Restate word for word the lines of the entries below, starting with the line that holds "Articles Connexes" and ending with the line that holds "To i ja może", and no others.

[Recorded data]
[Start of Attachment]

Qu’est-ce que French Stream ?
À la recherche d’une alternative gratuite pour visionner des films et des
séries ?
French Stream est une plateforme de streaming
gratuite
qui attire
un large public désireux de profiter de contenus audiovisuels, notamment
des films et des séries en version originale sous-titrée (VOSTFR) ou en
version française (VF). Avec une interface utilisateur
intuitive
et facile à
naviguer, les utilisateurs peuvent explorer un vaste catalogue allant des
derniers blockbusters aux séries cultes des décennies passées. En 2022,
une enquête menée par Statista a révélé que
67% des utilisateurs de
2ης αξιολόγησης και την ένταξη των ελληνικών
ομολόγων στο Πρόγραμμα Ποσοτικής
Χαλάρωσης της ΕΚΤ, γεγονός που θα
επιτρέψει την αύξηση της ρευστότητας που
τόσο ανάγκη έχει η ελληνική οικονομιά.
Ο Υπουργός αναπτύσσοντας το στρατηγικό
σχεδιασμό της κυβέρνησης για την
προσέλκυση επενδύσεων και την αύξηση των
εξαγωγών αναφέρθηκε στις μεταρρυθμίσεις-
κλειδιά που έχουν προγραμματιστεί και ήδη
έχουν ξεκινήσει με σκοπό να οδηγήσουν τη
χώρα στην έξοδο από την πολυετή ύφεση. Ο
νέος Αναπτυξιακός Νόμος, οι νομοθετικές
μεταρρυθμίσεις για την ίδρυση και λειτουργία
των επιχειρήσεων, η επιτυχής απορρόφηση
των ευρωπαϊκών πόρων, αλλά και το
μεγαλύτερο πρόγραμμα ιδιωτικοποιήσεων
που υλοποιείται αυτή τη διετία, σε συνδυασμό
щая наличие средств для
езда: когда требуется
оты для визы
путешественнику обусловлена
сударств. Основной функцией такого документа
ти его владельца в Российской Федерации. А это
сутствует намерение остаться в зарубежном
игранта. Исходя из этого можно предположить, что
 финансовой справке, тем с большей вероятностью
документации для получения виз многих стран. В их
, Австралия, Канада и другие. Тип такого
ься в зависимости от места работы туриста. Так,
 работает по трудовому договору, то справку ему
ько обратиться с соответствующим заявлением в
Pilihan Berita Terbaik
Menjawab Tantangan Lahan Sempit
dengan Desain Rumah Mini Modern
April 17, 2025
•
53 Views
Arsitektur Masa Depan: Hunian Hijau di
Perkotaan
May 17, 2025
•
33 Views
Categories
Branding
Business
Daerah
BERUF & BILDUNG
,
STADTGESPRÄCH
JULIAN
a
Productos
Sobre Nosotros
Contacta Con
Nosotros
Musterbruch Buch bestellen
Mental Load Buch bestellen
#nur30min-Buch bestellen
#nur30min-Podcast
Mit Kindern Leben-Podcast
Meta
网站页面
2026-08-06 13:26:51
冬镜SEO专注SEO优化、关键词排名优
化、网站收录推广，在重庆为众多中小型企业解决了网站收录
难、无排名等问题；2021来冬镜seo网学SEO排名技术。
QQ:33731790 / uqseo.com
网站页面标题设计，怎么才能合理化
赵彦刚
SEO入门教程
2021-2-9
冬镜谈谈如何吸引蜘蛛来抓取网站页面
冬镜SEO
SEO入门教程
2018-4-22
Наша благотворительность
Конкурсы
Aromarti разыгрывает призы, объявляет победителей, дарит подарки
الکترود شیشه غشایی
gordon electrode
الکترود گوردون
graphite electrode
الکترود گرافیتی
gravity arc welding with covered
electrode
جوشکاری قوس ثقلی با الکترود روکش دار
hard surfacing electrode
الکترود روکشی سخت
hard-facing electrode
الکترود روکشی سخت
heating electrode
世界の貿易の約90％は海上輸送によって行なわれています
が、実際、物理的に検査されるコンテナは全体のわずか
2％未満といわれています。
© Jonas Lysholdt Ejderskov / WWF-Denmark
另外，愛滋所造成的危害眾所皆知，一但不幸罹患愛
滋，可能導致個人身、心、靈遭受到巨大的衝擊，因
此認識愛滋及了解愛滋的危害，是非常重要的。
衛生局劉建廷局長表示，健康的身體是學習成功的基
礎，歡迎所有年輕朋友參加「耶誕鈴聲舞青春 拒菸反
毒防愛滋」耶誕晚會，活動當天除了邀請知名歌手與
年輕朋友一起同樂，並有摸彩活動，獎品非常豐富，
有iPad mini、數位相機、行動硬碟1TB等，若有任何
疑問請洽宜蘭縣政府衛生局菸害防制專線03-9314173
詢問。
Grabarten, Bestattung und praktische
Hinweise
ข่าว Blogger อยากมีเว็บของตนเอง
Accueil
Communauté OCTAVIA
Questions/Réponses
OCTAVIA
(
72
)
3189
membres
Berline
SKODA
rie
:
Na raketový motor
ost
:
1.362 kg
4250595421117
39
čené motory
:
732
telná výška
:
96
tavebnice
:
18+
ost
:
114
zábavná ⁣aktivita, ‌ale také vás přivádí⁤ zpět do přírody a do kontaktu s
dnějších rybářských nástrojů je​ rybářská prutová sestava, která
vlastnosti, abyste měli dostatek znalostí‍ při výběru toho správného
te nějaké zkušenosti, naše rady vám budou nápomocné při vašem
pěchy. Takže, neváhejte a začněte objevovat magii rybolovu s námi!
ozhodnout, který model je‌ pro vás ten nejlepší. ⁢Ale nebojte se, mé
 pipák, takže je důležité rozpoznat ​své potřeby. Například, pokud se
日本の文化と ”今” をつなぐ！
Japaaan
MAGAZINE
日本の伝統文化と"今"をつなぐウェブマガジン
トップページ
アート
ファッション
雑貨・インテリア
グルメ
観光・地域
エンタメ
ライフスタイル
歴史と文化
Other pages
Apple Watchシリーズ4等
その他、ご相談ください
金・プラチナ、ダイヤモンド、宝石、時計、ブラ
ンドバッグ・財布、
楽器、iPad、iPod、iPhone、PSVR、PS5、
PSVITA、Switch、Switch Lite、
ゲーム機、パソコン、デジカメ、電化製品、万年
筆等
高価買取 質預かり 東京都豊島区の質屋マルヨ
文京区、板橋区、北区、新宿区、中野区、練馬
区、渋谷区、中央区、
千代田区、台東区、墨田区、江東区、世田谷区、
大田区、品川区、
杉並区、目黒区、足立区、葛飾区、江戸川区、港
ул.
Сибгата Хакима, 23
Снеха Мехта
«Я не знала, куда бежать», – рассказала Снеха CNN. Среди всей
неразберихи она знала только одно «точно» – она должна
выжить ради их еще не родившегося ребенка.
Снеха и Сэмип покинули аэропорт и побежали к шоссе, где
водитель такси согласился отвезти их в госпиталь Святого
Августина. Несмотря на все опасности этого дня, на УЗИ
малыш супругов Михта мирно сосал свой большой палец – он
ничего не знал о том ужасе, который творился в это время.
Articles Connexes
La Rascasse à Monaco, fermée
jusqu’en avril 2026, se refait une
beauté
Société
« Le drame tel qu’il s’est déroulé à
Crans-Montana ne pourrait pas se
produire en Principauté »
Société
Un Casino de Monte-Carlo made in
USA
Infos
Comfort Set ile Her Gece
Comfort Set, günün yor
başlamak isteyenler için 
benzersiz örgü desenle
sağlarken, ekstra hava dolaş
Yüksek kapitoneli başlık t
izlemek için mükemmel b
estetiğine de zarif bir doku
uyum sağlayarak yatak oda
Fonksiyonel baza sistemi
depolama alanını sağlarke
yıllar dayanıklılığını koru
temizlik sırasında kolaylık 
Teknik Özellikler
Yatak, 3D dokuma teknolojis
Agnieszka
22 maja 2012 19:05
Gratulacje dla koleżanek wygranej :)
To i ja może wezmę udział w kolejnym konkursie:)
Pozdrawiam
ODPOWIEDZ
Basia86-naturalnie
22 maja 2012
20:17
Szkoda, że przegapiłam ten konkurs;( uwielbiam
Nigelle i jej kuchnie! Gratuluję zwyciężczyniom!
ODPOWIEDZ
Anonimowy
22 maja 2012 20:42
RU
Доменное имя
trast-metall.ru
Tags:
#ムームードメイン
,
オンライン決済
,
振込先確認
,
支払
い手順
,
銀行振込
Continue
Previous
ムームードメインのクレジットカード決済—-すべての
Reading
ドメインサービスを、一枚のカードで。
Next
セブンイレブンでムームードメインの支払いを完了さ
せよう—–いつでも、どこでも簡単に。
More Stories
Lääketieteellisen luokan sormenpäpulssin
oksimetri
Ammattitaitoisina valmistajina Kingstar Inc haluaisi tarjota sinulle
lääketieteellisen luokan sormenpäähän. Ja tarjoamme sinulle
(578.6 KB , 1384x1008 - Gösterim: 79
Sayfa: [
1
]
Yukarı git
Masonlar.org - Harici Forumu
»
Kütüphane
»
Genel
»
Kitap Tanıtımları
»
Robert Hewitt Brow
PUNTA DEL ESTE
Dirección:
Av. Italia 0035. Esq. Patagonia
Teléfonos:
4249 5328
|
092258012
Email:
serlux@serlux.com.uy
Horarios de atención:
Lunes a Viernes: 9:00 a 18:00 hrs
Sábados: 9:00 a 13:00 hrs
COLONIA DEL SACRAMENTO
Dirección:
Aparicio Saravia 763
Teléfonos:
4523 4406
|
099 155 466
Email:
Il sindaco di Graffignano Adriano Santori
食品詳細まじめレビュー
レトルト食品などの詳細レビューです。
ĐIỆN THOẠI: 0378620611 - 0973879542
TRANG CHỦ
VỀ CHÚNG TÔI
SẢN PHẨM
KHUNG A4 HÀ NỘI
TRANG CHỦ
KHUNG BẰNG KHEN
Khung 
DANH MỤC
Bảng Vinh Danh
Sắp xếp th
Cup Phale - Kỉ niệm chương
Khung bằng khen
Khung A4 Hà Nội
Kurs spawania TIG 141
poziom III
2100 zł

[End of Attachment]

**ANSWER SECTION**
Articles Connexes
La Rascasse à Monaco, fermée
jusqu’en avril 2026, se refait une
beauté
Société
« Le drame tel qu’il s’est déroulé à
Crans-Montana ne pourrait pas se
produire en Principauté »
Société
Un Casino de Monte-Carlo made in
USA
Infos
Comfort Set ile Her Gece
Comfort Set, günün yor
başlamak isteyenler için 
benzersiz örgü desenle
sağlarken, ekstra hava dolaş
Yüksek kapitoneli başlık t
izlemek için mükemmel b
estetiğine de zarif bir doku
uyum sağlayarak yatak oda
Fonksiyonel baza sistemi
depolama alanını sağlarke
yıllar dayanıklılığını koru
temizlik sırasında kolaylık 
Teknik Özellikler
Yatak, 3D dokuma teknolojis
Agnieszka
22 maja 2012 19:05
Gratulacje dla koleżanek wygranej :)
To i ja może wezmę udział w kolejnym konkursie:)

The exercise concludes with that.